At the core of this influence lies a crucial concept: "self-awareness" Understanding ourselves, our emotions, triggers, and responses, allows us to interact with young people in a way that fosters their growth and development. When we are present, humble, and caring, we model resilience and kindness. This is especially important during those everyday, seemingly mundane moments that can leave a lasting impact on those we aim to support.
The Importance of Presence and Mindset
We often underestimate how our attitudes and behaviours can reverberate in the lives of young people. The moments we are not consciously paying attention matter just as much as those when we’re actively engaged. A dismissive glance, an impatient tone, or an encouraging smile can shape a young person’s sense of self-worth or confidence.
This is where our understanding of ‘mirror neurons’ becomes particularly relevant. In the 1990s, scientists in Parma discovered ‘mirror neurons’, brain cells that fire both when we act and when we watch someone else act. These neurons are crucial for learning and social interaction. From infancy, they help us learn to smile, speak, and regulate our emotions. They never stop working. Every sigh, smile, or moment of patience is literally mapped into the nervous system of those around us. This mirroring effect underscores the importance of being intentional about our ways of being, thinking, presenting, and managing the world around us.
Consider this: When adults demonstrate self-awareness and authenticity, they create an environment that encourages young people to explore their identities, express their emotions, and challenge their limits. Kids pick up on our energy; they learn from our reactions and adapt based on what they observe. Therefore, our self-awareness is not just about introspection; it’s about being a responsible mentor and role model.
Cultivating Self-Awareness
So how can we cultivate this vital self-awareness that is paramount to positively influencing young lives?
Here are some simple yet effective strategies:
1. Practice Mindfulness: Engage in mindfulness exercises such as meditation or deep-breathing techniques. Regular practice can help ground you, making you more aware of your emotions and reactions, especially in high-stress situations.
2. Reflect Daily: Spend a few minutes at the end of each day journaling about your feelings, interactions, and responses. What went well? What could have been handled differently? Reflection deepens understanding and prepares you for future encounters.
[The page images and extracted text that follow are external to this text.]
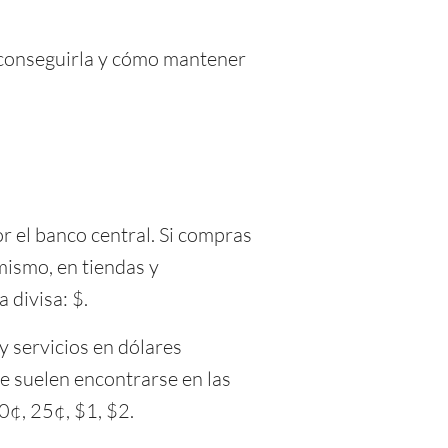
e conseguirla y cómo mantener
or el banco central. Si compras
imismo, en tiendas y
 divisa: $.
y servicios en dólares
ue suelen encontrarse en las
0¢, 25¢, $1, $2.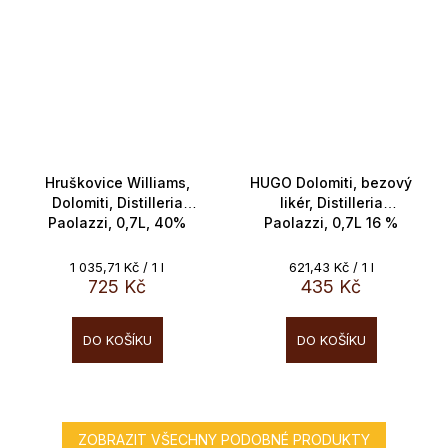
Hruškovice Williams,
HUGO Dolomiti, bezový
Dolomiti, Distilleria
likér, Distilleria
Paolazzi, 0,7L, 40%
Paolazzi, 0,7L 16 %
Měrná
Měrná
1 035,71 Kč / 1 l
621,43 Kč / 1 l
cena:
cena:
725 Kč
435 Kč
DO KOŠÍKU
DO KOŠÍKU
ZOBRAZIT VŠECHNY PODOBNÉ PRODUKTY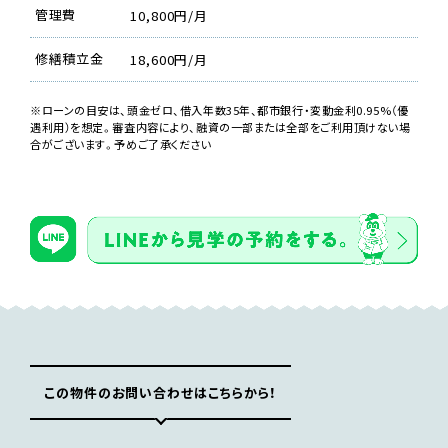
管理費
10,800円/月
修繕積立金
18,600円/月
※ローンの目安は、頭金ゼロ、借入年数35年、都市銀行・変動金利0.95%（優
遇利用）を想定。審査内容により、融資の一部または全部をご利用頂けない場
合がございます。予めご了承ください
【LDK】
この物件のお問い合わせはこちらから！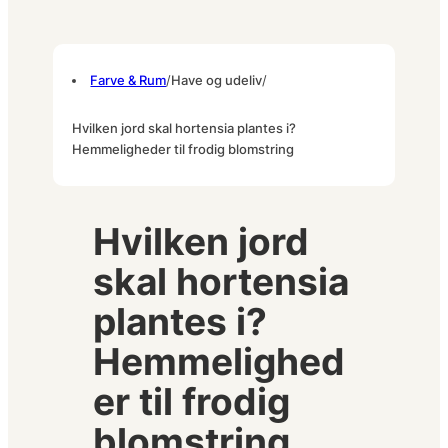
Farve & Rum
/
Have og udeliv
/
Hvilken jord skal hortensia plantes i?
Hemmeligheder til frodig blomstring
Hvilken jord
skal hortensia
plantes i?
Hemmelighed
er til frodig
blomstring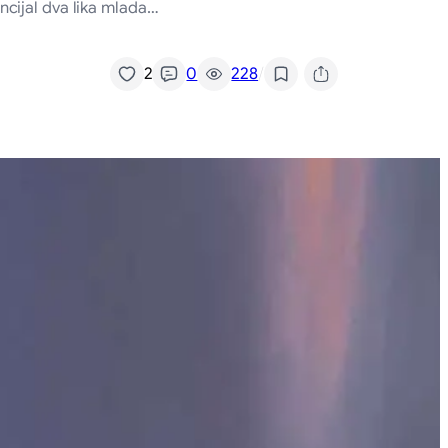
ncijal dva lika mlada…
/
2
0
228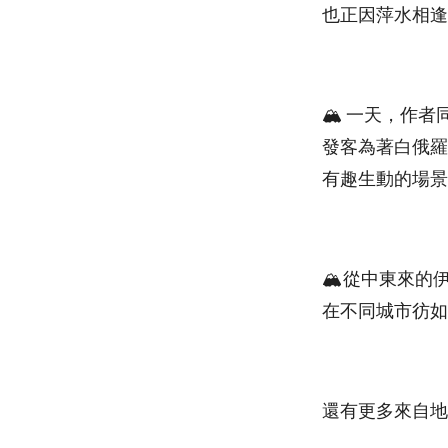
也正因萍水相逢
🏔 一天，作
發客為著白俄羅
有趣生動的場景
🏔從中東來的
在不同城市彷如
還有更多來自地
3. Seek Feedback: Don’t hesitate to ask for feedback from colleagues, friends, or the young people you work with. Their perspectives can provide insight into how your behaviour is perceived and the impact it has on them.
4. Set Intentions: Begin each day by setting intentions for how you want to show up. Consider how you want to be perceived and the energy you want to bring into your interactions.
5. Continuous Learning: Read books, attend workshops, or engage in conversations about professional development and self-awareness. Embrace the idea that growth is an ongoing journey.
Conclusion: The Power of Being Present
As professionals working with young people, we have the power to shape their experiences and perceptions of the world around them. By mastering self-awareness, we not only enhance our own lives but also provide a stable, nurturing influence for those looking to us for guidance.
Let us remember: Making a difference doesn’t always lie in grand gestures but in the everyday moments of humanity we extend to one another. We are mirrors to each other, reflecting the essence of our shared humanity. Let’s strive to be conscious of the impact we make, knowing that our presence can inspire resilience, confidence, and hope in the young minds we are privileged to support. Ultimately, it begins with us, each of us choosing to show up fully, mindfully, and authentically.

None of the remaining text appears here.